Festive career lessons from Home Alone
By Sophia Donaldson, on 14 December 2018
How many times have I seen Home Alone? I couldn’t tell you for sure. But I know the number is big because it’s a blooming Christmas classic. When I first watched it I was but a stupid little child, so I thought the key themes of the film were about not taking your family for granted, good triumphing over evil, Christmas miracles etc. etc. etc. But last weekend I watched it through the wisened (wrinkly) eyes of a UCL Careers Consultant, and I was finally able to discern its true meaning. And as luck would have it, it’s actually all about careers. Below are the top three career messages I took away from this festive favourite. They contain spoilers…but come on, who hasn’t seen Home Alone?!
1. Build a brand
When Harry and Marv get their comeuppance at the hands of Kevin, they pay not only for breaking and entering the house in which they were found, but also for all the previous houses they’ve burgled. This is because they have a calling card, an MO, a brand: they are the Wet Bandits.

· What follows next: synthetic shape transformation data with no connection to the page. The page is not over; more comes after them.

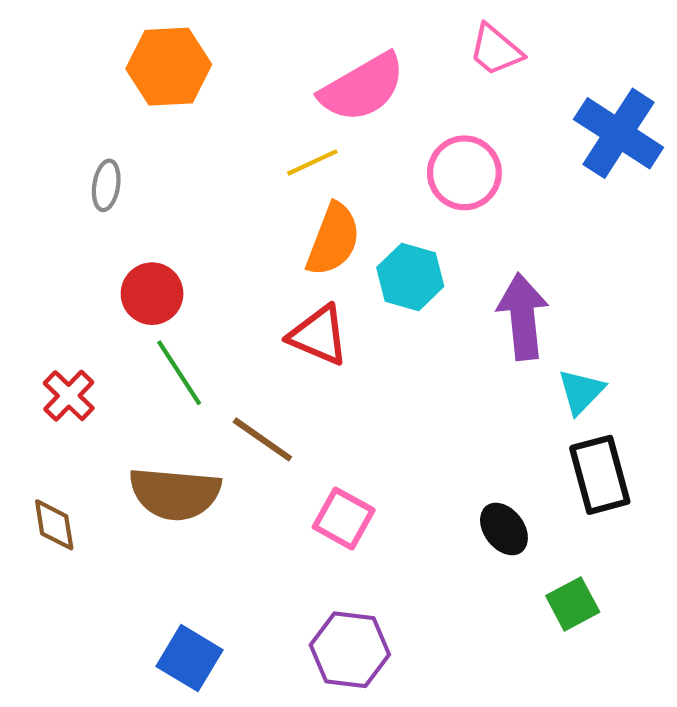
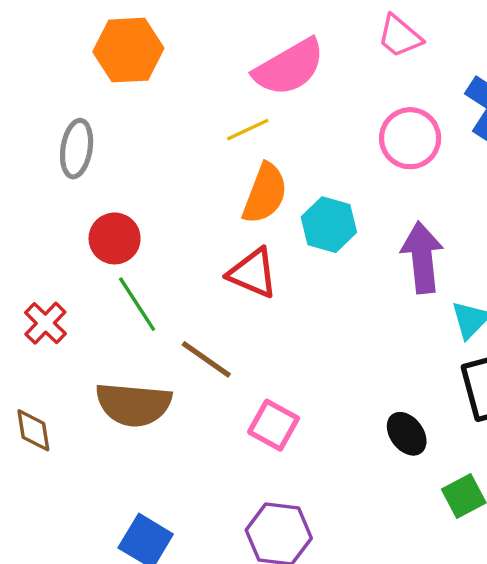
pink circle: (464, 173) -> (410, 138), moved
gray ellipse: (106, 185) -> (77, 149), size x1.4

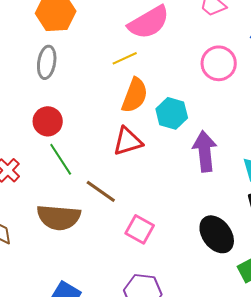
gray ellipse: (77, 149) -> (47, 62), moved
purple arrow: (422, 257) -> (205, 151), moved
red triangle: (253, 273) -> (128, 141), turned -40
black ellipse: (407, 434) -> (217, 234), size x1.5

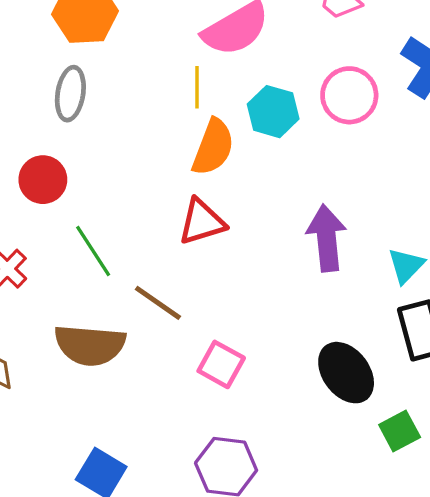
yellow line: (125, 58) -> (197, 87), turned -65
cyan hexagon: (172, 113) -> (273, 112), moved
red circle: (48, 121) -> (43, 180), moved

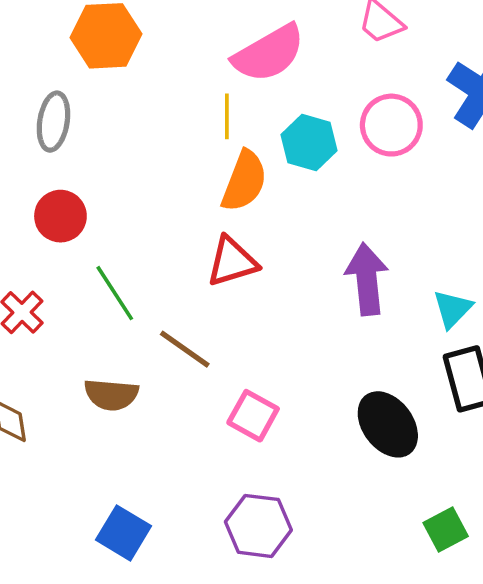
gray ellipse: (70, 94) -> (53, 122), moved
brown semicircle: (90, 345) -> (111, 395), size x0.7
green square: (400, 431) -> (446, 529), moved

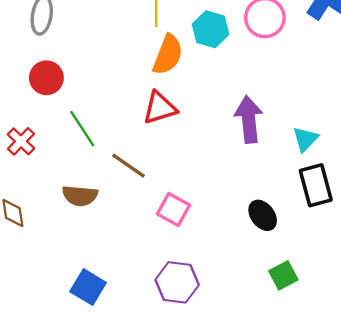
black ellipse: (388, 424) -> (263, 215), size x0.7
green square: (446, 529) -> (283, 275), moved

So ok, if you’re committing crimes, maybe a brand isn’t such a sensible idea. But when you’re looking for a job, having an MO can be very attractive to employers. It tells them who you are, and what you can contribute. So what brand are you building? If an employer googles you or peruses your LinkedIn page, what picture will they get? Is it clear enough? In your application documents and on LinkedIn, make sure you mention all of your interesting projects and achievements, and even include links to relevant work, like presentations you’ve given, code you’ve created, blogs you’ve written (hopefully about subjects that reflect your brand) etc. Then you too may be as recognisable to an employer as a Wet Bandit is to the cops.
2. Get organised
Kate and Peter McCallister seem like nice enough people with a very lovely house, but they certainly wouldn’t win the award for Best Parents Of The ‘90s. Their problem boiled down to a lack of organisation. They woke up late, took their eyes off the ball, and ended up flying to Paris without their youngest son. Oops.

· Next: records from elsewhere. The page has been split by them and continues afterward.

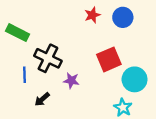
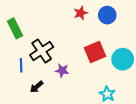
green rectangle: (17, 33) -> (15, 28), turned 36
black cross: (48, 58) -> (42, 51), turned 30
cyan circle: (135, 79) -> (123, 59), moved

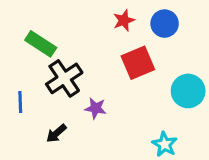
green rectangle: (15, 28) -> (41, 44), moved, turned -30
red square: (95, 52) -> (138, 63), moved
blue line: (21, 65) -> (20, 102), moved

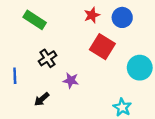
green rectangle: (41, 44) -> (35, 20), moved
red square: (138, 63) -> (102, 47), turned -35
black cross: (64, 78) -> (48, 58), size x0.7

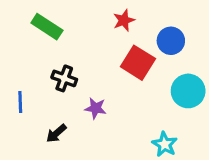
blue circle: (122, 17) -> (171, 41), moved
black cross: (48, 58) -> (64, 78), turned -36

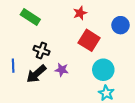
blue circle: (171, 41) -> (121, 25), moved
cyan circle: (188, 91) -> (103, 70), moved
black arrow: (56, 133) -> (36, 74), moved, size x1.5

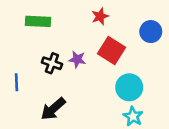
green rectangle: (30, 17) -> (38, 21), turned -30
purple star: (62, 70) -> (77, 59), moved
black arrow: (36, 74) -> (53, 109), moved

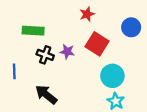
green rectangle: (38, 21) -> (33, 31), moved
black arrow: (53, 109) -> (46, 95), turned 80

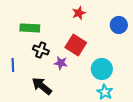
red square: (97, 44) -> (76, 45), moved
purple star: (67, 52) -> (61, 63), moved

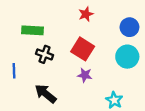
purple star: (61, 63) -> (85, 75), moved
cyan circle: (102, 69) -> (127, 57), moved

Just like Kate and Peter, jobhunters often learn the hard way that it’s good to be organised. Well, not quite like Kate and Peter. They rarely inadvertently abandon their children. But instead they find themselves in a pickle when they’re called to interview for a job they have little recollection of applying for, and the job advert has now disappeared. What’s more, they’ve sent off so many applications they’re not sure exactly what they said in this particular one. They then have a decision to make: ask for the job advert to be sent over, thereby admitting their disorganised approach to the employer, or face an interview underprepared. Awkward.
So don’t learn the hard way. Learn the easy way: from this blog about Home Alone. When you’re in jobhunting mode, keep clear records – maybe even in a spreadsheet – of where you’ve applied. And save every job advert, person specification, and application, ready for when you’re called to impress in person.

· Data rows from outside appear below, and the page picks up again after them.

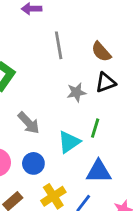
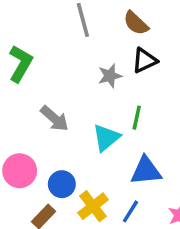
blue circle: (33, 163) -> (62, 184), moved

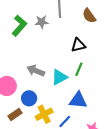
black triangle: (145, 60) -> (78, 45), moved
gray star: (110, 76) -> (42, 22), moved
gray arrow: (54, 119) -> (36, 71), moved, turned 150

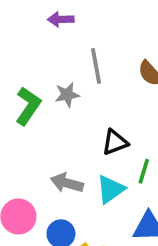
black triangle: (78, 45) -> (115, 142), moved

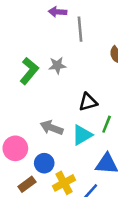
gray line: (96, 66) -> (80, 29), moved

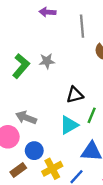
gray line: (80, 29) -> (82, 26), moved
gray arrow: (52, 128) -> (26, 118), moved

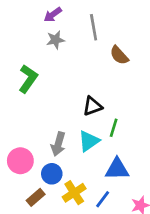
purple arrow: (47, 12) -> (53, 15), turned -35
gray star: (47, 61) -> (55, 40), moved
gray arrow: (26, 118) -> (58, 144), moved, turned -90

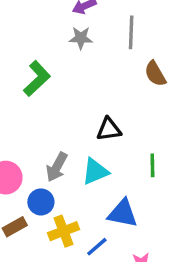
green line: (114, 128) -> (152, 165), moved, turned -30

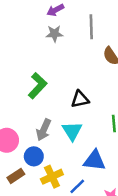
green L-shape: (37, 79) -> (37, 86), moved
cyan triangle: (95, 171) -> (72, 131), turned -35

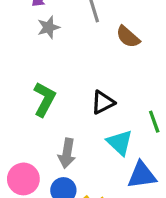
cyan triangle: (72, 131) -> (120, 142), moved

3. Make time for fun – it may even help your career
Home Alone’s Kevin knows how to enjoy himself. He plays with BB guns, seesaws, and Micro Machines, and he watches gangster movies. He does these things because they’re fun, but they also turn out to be pretty handy when he has two burglars to tackle.
At UCL Careers, we may be guilty of making you think your career plans should motivate every choice you make. Actually, that’s not really how life works. Often you have to put yourself out there, do what you enjoy, and work out how that might be useful in your career later down the line. This is exactly what a UCL PhD-turned Life Sciences Consultant told us when we interviewed him a few months ago. He loves theatre, so he got involved in writing show reviews. When applying for Consultant roles, he used this as evidence of his written communication skills: he can put together accessible and persuasive writing about a show, even with the limitation that he couldn’t reveal the plot to his readers. And clearly it worked – he got the job! His advice is “Although to some degree you should cover the bases, do what you enjoy, and figure out how to tell the story in your CV along the way”. Great message….even if it was obviously nicked from Home Alone.